The human brain can generate intense, involuntary obsessions with another person in a phenomenon known as limerence. This experience often arises suddenly and is characterized by persistent thoughts, racing heartbeats, and sexual fantasies about someone who is frequently unaware of these feelings. Limerence typically involves a one-sided fixation fueled by uncertainty, where the unknown feelings of the other person create a space for hope and possibility.
Such feelings are not uncommon when individuals revisit past relationships during times of emotional upheaval. It is a familiar pattern to find one’s mind returning to an ex-partner in search of comfort. Engaging with the memory or fantasy of a previous relationship can serve as a coping mechanism, especially when enough time has passed to soften the originally painful aspects of the breakup.

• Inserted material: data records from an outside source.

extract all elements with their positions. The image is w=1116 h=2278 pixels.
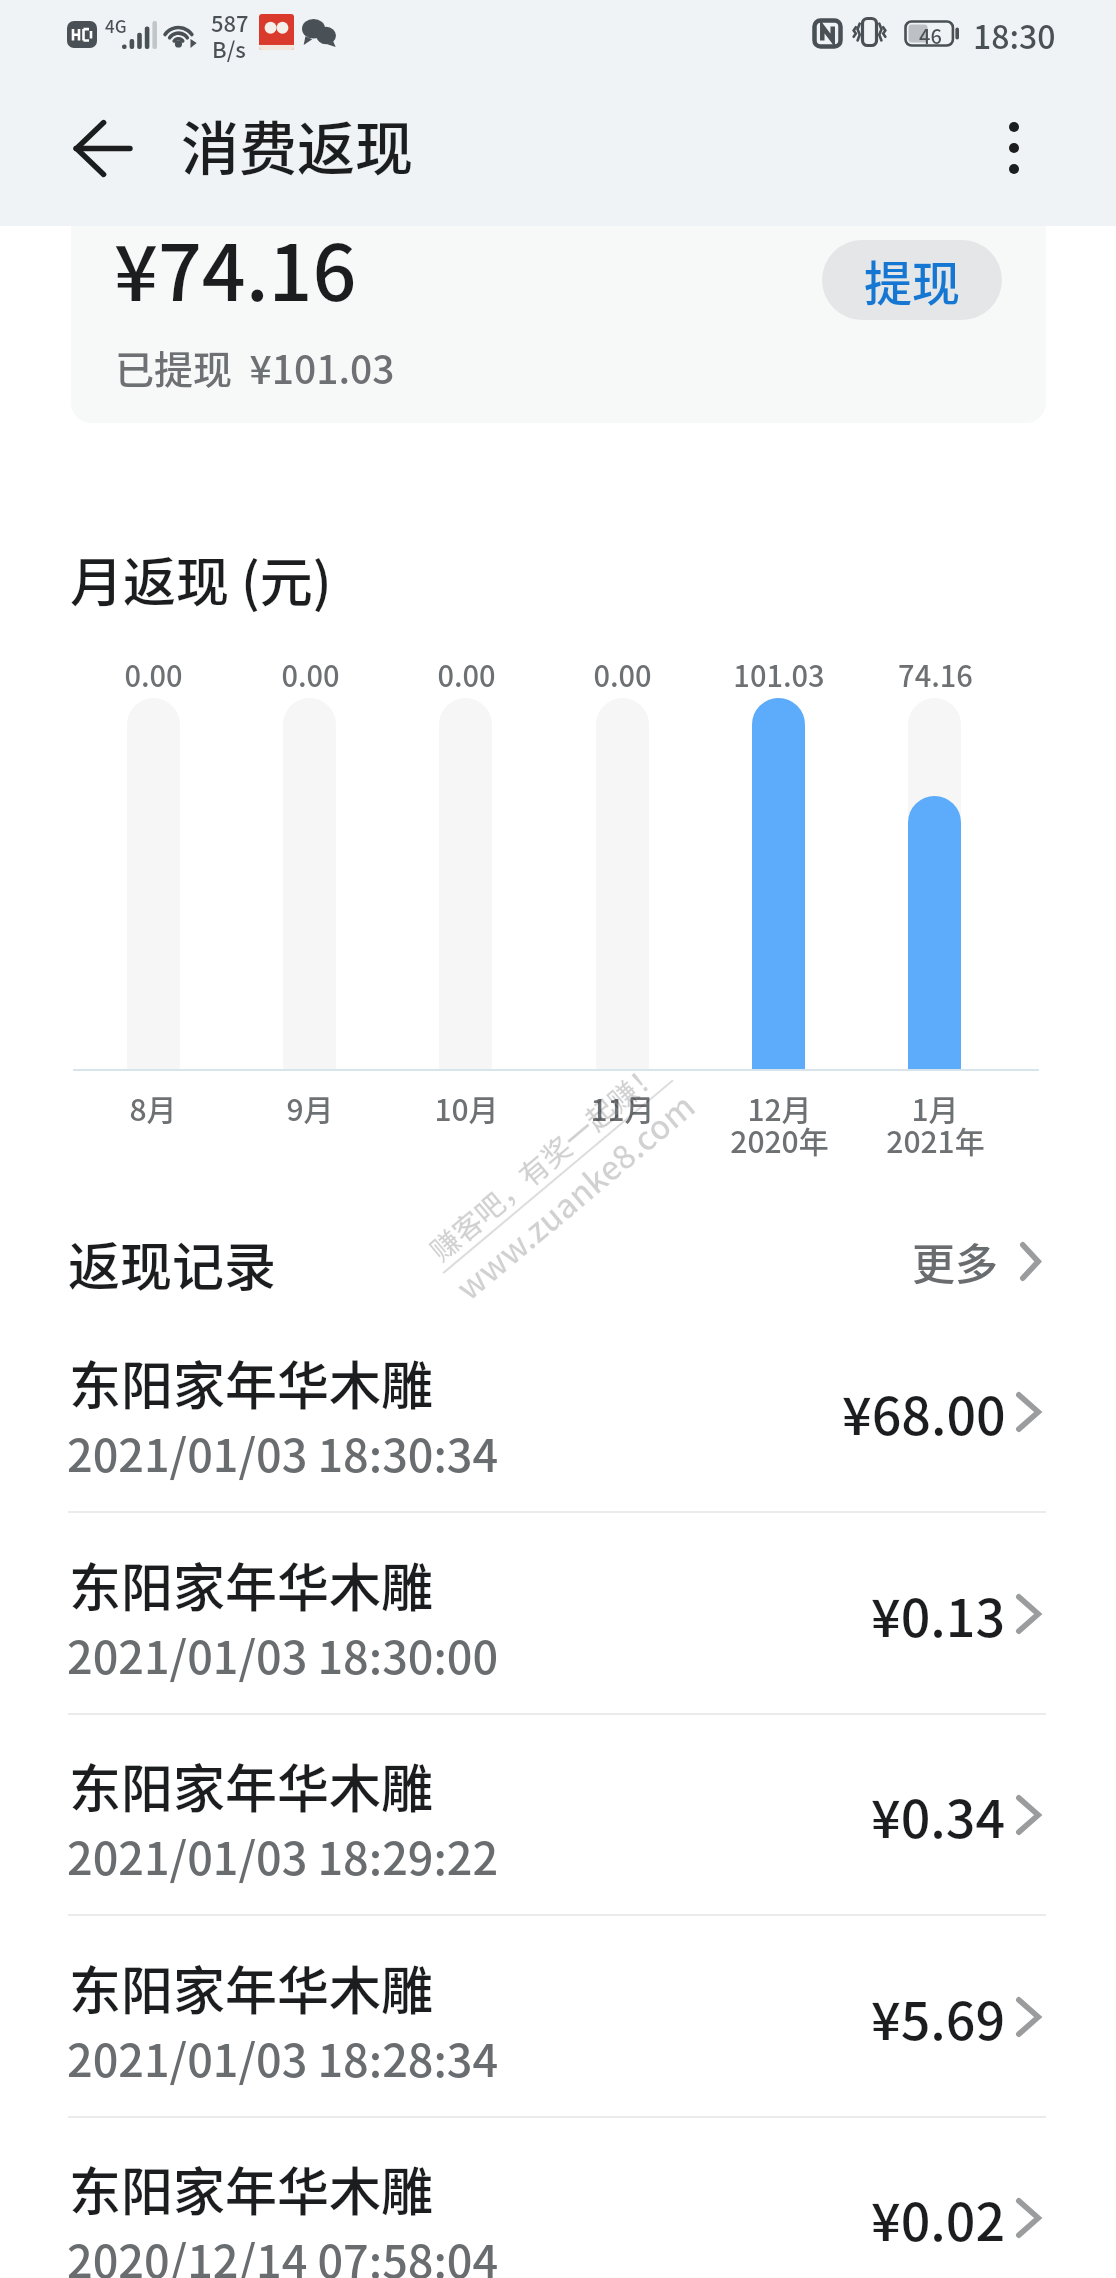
button[interactable]: 东阳家年华木雕 [0, 1933, 1116, 2133]
staticText: 0.00 [437, 653, 496, 695]
staticText: ¥74.16 [114, 226, 357, 323]
staticText: 1月 [911, 1086, 959, 1126]
button[interactable]: More options [964, 98, 1064, 198]
staticText: 消费返现 [181, 103, 414, 187]
staticText: 2021/01/03 18:30:34 [67, 1420, 499, 1485]
staticText: 8月 [129, 1086, 177, 1126]
button[interactable]: 东阳家年华木雕 [0, 1731, 1116, 1931]
staticText: 18:30 [973, 12, 1056, 58]
staticText: 东阳家年华木雕 [69, 1547, 434, 1622]
staticText: www.zuanke8.com [445, 1081, 704, 1310]
button[interactable]: 东阳家年华木雕 [0, 1530, 1116, 1730]
staticText: 0.00 [593, 653, 652, 695]
staticText: 东阳家年华木雕 [69, 1950, 434, 2025]
staticText: 10月 [434, 1086, 499, 1126]
staticText: 12月 [747, 1086, 812, 1126]
staticText: B/s [212, 32, 246, 64]
staticText: ¥0.02 [871, 2181, 1006, 2256]
button[interactable]: 东阳家年华木雕 [0, 1328, 1116, 1528]
staticText: 2020年 [730, 1118, 829, 1158]
staticText: 2021/01/03 18:29:22 [67, 1823, 499, 1888]
staticText: 101.03 [733, 653, 825, 695]
button[interactable]: 提现 [822, 240, 1002, 320]
staticText: 已提现 ¥101.03 [115, 339, 395, 395]
staticText: 返现记录 [68, 1226, 277, 1301]
staticText: 东阳家年华木雕 [69, 2151, 434, 2226]
staticText: ¥0.13 [871, 1577, 1006, 1652]
staticText: 4G [105, 13, 127, 38]
button[interactable]: Back [47, 93, 157, 203]
staticText: 月返现 (元) [70, 541, 332, 618]
staticText: 2021/01/03 18:28:34 [67, 2025, 499, 2090]
staticText: 0.00 [124, 653, 183, 695]
staticText: 46 [919, 21, 942, 48]
button[interactable]: 东阳家年华木雕 [0, 2134, 1116, 2278]
staticText: 2021年 [886, 1118, 985, 1158]
staticText: 赚客吧，有奖一起赚！ [419, 1050, 669, 1269]
staticText: 0.00 [281, 653, 340, 695]
staticText: 提现 [864, 245, 961, 315]
staticText: ¥5.69 [871, 1980, 1006, 2055]
staticText: ¥0.34 [871, 1778, 1006, 1853]
staticText: 东阳家年华木雕 [69, 1345, 434, 1420]
staticText: 东阳家年华木雕 [69, 1748, 434, 1823]
staticText: 74.16 [898, 653, 973, 695]
staticText: ¥68.00 [842, 1375, 1006, 1450]
staticText: 11月 [590, 1086, 655, 1126]
button[interactable]: 更多 [912, 1229, 1041, 1293]
staticText: 2020/12/14 07:58:04 [67, 2226, 499, 2278]
staticText: 2021/01/03 18:30:00 [67, 1622, 499, 1687]
staticText: 587 [211, 6, 249, 38]
staticText: 更多 [912, 1230, 998, 1292]
staticText: 9月 [286, 1086, 334, 1126]
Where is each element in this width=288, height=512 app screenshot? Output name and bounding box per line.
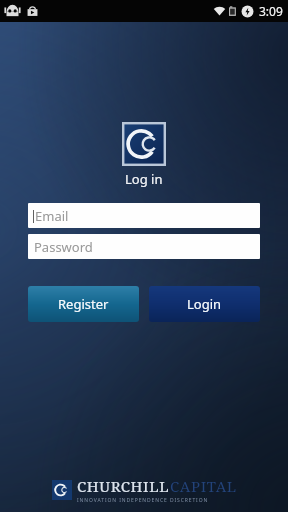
staticText: Password (34, 238, 93, 256)
staticText: Register (58, 295, 109, 313)
staticText: Log in (125, 170, 163, 188)
button[interactable]: Login (149, 286, 260, 322)
staticText: Login (187, 295, 222, 313)
staticText: CHURCHILL (77, 476, 170, 496)
button[interactable]: Email (28, 203, 260, 228)
button[interactable]: Password (28, 234, 260, 259)
staticText: Email (35, 207, 69, 225)
button[interactable]: Register (28, 286, 139, 322)
staticText: CAPITAL (170, 476, 237, 496)
staticText: 3:09 (259, 3, 283, 19)
staticText: INNOVATION INDEPENDENCE DISCRETION (77, 497, 209, 504)
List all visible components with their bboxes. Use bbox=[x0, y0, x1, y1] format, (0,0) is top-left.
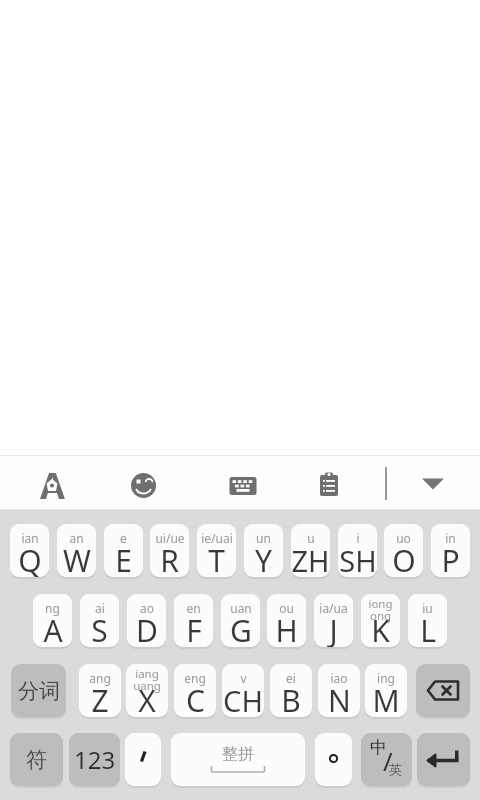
staticText: ai bbox=[95, 600, 105, 616]
staticText: ian bbox=[21, 530, 39, 546]
staticText: D bbox=[136, 610, 158, 647]
staticText: K bbox=[371, 610, 390, 647]
staticText: S bbox=[91, 610, 108, 647]
staticText: O bbox=[392, 540, 416, 577]
button[interactable]: A bbox=[30, 462, 74, 506]
staticText: J bbox=[329, 610, 338, 647]
button[interactable]: ie/uai bbox=[197, 524, 236, 577]
staticText: iong ong bbox=[368, 596, 393, 624]
button[interactable]: iu bbox=[408, 594, 447, 647]
staticText: i bbox=[356, 530, 360, 546]
button[interactable]: en bbox=[174, 594, 213, 647]
button[interactable]: ui/ue bbox=[150, 524, 189, 577]
button[interactable]: ai bbox=[80, 594, 119, 647]
staticText: F bbox=[186, 610, 202, 647]
staticText: Q bbox=[18, 540, 42, 577]
staticText: L bbox=[420, 610, 436, 647]
staticText: ao bbox=[140, 600, 154, 616]
button[interactable]: an bbox=[57, 524, 96, 577]
button[interactable]: un bbox=[244, 524, 283, 577]
staticText: 整拼 bbox=[222, 744, 254, 764]
staticText: iu bbox=[422, 600, 433, 616]
staticText: W bbox=[63, 540, 91, 577]
staticText: uan bbox=[230, 600, 252, 616]
button[interactable]: 123 bbox=[69, 733, 120, 786]
staticText: P bbox=[441, 540, 460, 577]
staticText: G bbox=[230, 610, 252, 647]
staticText: T bbox=[208, 540, 225, 577]
button[interactable]: eng bbox=[174, 664, 216, 717]
staticText: SH bbox=[339, 541, 377, 577]
staticText: an bbox=[69, 530, 84, 546]
staticText: R bbox=[160, 540, 179, 577]
staticText: / bbox=[383, 743, 393, 778]
button[interactable]: 中 bbox=[361, 733, 412, 786]
staticText: un bbox=[256, 530, 271, 546]
button[interactable]: v bbox=[222, 664, 264, 717]
button[interactable] bbox=[307, 463, 351, 507]
button[interactable]: i bbox=[338, 524, 377, 577]
button[interactable]: ao bbox=[127, 594, 166, 647]
button[interactable]: ei bbox=[270, 664, 312, 717]
button[interactable]: ng bbox=[33, 594, 72, 647]
staticText: iao bbox=[330, 670, 348, 686]
staticText: A bbox=[43, 610, 63, 647]
staticText: 分词 bbox=[18, 678, 60, 704]
staticText: in bbox=[445, 530, 456, 546]
button[interactable] bbox=[125, 733, 161, 786]
staticText: H bbox=[275, 610, 298, 647]
staticText: ei bbox=[286, 670, 296, 686]
button[interactable]: 分词 bbox=[11, 664, 66, 717]
button[interactable]: iang uang bbox=[126, 664, 168, 717]
staticText: N bbox=[328, 680, 351, 717]
staticText: eng bbox=[184, 670, 206, 686]
staticText: ang bbox=[89, 670, 111, 686]
staticText: v bbox=[240, 670, 247, 686]
button[interactable]: ou bbox=[267, 594, 306, 647]
button[interactable]: uan bbox=[221, 594, 260, 647]
button[interactable] bbox=[411, 462, 455, 506]
staticText: uo bbox=[396, 530, 411, 546]
button[interactable] bbox=[221, 464, 265, 508]
button[interactable] bbox=[416, 664, 470, 717]
staticText: X bbox=[138, 680, 156, 717]
staticText: 英 bbox=[389, 761, 402, 777]
button[interactable] bbox=[121, 463, 166, 508]
staticText: C bbox=[186, 680, 205, 717]
staticText: iang uang bbox=[133, 666, 161, 694]
staticText: ia/ua bbox=[319, 600, 348, 616]
staticText: 符 bbox=[26, 747, 47, 773]
staticText: CH bbox=[223, 681, 263, 717]
button[interactable] bbox=[417, 733, 470, 786]
button[interactable]: ian bbox=[10, 524, 49, 577]
button[interactable]: uo bbox=[384, 524, 423, 577]
staticText: M bbox=[372, 680, 400, 717]
button[interactable]: in bbox=[431, 524, 470, 577]
staticText: E bbox=[115, 540, 132, 577]
button[interactable] bbox=[315, 733, 352, 786]
button[interactable]: ing bbox=[365, 664, 407, 717]
staticText: Y bbox=[255, 540, 272, 577]
button[interactable]: iao bbox=[318, 664, 360, 717]
button[interactable]: 整拼 bbox=[171, 733, 305, 786]
button[interactable]: ang bbox=[79, 664, 121, 717]
button[interactable]: e bbox=[104, 524, 143, 577]
staticText: ZH bbox=[291, 541, 330, 577]
staticText: ing bbox=[377, 670, 395, 686]
button[interactable]: 符 bbox=[10, 733, 63, 786]
staticText: ou bbox=[279, 600, 294, 616]
staticText: Z bbox=[91, 680, 109, 717]
button[interactable]: iong ong bbox=[361, 594, 400, 647]
staticText: 123 bbox=[74, 743, 116, 776]
staticText: 中 bbox=[370, 737, 387, 758]
staticText: e bbox=[120, 530, 127, 546]
staticText: u bbox=[307, 530, 315, 546]
button[interactable]: ia/ua bbox=[314, 594, 353, 647]
staticText: ng bbox=[45, 600, 60, 616]
staticText: ui/ue bbox=[155, 530, 185, 546]
staticText: A bbox=[40, 461, 65, 505]
staticText: B bbox=[281, 680, 301, 717]
staticText: ie/uai bbox=[201, 530, 233, 546]
staticText: en bbox=[186, 600, 201, 616]
button[interactable]: u bbox=[291, 524, 330, 577]
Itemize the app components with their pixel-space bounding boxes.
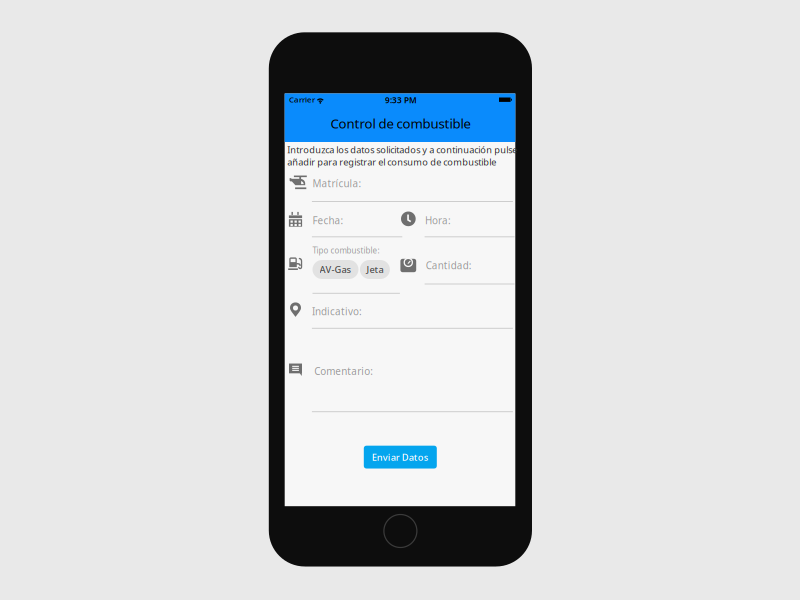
- staticText: Indicativo:: [312, 305, 362, 318]
- staticText: Jeta: [366, 263, 383, 276]
- staticText: 9:33 PM: [385, 94, 417, 106]
- staticText: Cantidad:: [426, 259, 472, 272]
- button[interactable]: AV-Gas: [312, 260, 358, 279]
- staticText: AV-Gas: [320, 263, 352, 276]
- staticText: Fecha:: [313, 214, 344, 227]
- staticText: Comentario:: [314, 364, 373, 378]
- button[interactable]: Enviar Datos: [364, 446, 437, 468]
- button[interactable]: Jeta: [360, 260, 390, 279]
- staticText: Enviar Datos: [372, 451, 429, 463]
- staticText: Tipo combustible:: [313, 245, 380, 256]
- staticText: Matrícula:: [313, 177, 362, 190]
- staticText: Introduzca los datos solicitados y a con…: [287, 144, 517, 168]
- staticText: Control de combustible: [330, 114, 470, 132]
- staticText: Hora:: [425, 214, 451, 227]
- staticText: Carrier: [289, 94, 315, 104]
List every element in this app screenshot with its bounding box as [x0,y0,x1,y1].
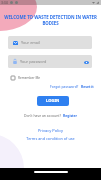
staticText: Don't have an account? [24,113,61,118]
staticText: WELCOME TO WASTE DETECTION IN WATER BODI… [2,14,99,26]
button[interactable]: Privacy Policy [0,128,101,133]
button[interactable]: Your email [8,36,92,49]
staticText: Your email [21,40,40,45]
button[interactable]: Your password [8,55,92,68]
button[interactable]: Terms and condition of use [0,136,101,141]
button[interactable]: Remember Me [11,76,41,80]
staticText: Remember Me [18,76,41,80]
button[interactable]: LOGIN [37,96,69,106]
staticText: Forgot password? [50,84,79,89]
staticText: 3:34 [1,0,8,5]
staticText: Your password [20,59,47,64]
button[interactable]: Register [63,113,78,118]
staticText: LOGIN [46,98,60,104]
button[interactable]: Show password [83,59,89,65]
button[interactable]: Reset it [81,84,94,89]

This process is partially explained by the psychological concept known as fading affect bias, where negative emotions tied to past events diminish faster than positive ones, helping individuals regulate their emotional state and recover from trauma.
This effect is particularly pronounced following more amicable separations, such as those involving co-parenting arrangements. The presence of a child can deepen the emotional complexity; parents might find themselves wondering if different circumstances—such as adapting to an unexpected pregnancy or approaching the relationship with less defensiveness—could have led to a happier family unit. The shared parenting experience often adds layers of "what-if" reflections that intensify the tendency to idealize the past.
Experts note that dwelling on previous relationships can serve as a psychological refuge during difficult periods but may also prevent individuals from fully engaging with the present. The former partner, having been a significant figure for many years, especially in the life of a child, may represent a more familiar and seemingly safer choice than introducing a new partner. Feelings of guilt about the impact of the breakup on the child’s relationship with their other parent can further complicate these thoughts.
While fantasizing about an ex-partner is a nuanced response that extends beyond mere self-soothing, maintaining a realistic perspective is crucial. Prioritizing the well-being of the child and acknowledging the legitimate reasons behind the relationship’s end can prevent such reflections from causing harm. For many, these feelings are temporary and may provide necessary emotional space as they adjust to life as a single parent once again.